EXERCISE INSTRUCTIONS: Return all lines in the material below that contain "mehr".

SOURCE MATERIAL:

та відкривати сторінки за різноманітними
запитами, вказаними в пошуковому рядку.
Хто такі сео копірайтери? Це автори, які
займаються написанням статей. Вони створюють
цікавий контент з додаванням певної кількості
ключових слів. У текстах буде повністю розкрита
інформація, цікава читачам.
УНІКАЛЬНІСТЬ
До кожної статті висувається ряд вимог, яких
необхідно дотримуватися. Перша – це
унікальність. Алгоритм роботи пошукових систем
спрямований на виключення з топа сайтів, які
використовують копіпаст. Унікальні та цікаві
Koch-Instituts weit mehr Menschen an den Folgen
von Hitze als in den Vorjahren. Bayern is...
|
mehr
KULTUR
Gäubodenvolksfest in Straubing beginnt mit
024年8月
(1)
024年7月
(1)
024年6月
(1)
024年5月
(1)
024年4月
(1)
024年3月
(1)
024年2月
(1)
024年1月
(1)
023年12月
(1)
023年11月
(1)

==

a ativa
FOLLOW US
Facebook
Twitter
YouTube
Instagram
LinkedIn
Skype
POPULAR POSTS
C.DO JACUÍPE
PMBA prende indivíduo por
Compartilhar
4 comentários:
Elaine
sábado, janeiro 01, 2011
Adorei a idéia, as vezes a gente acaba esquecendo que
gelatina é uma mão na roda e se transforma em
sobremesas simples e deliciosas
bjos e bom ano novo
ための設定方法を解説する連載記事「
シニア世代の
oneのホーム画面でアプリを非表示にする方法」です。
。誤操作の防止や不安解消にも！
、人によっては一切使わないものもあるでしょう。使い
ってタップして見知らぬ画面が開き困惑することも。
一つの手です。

RESULT FOR THIS TASK:
Koch-Instituts weit mehr Menschen an den Folgen
mehr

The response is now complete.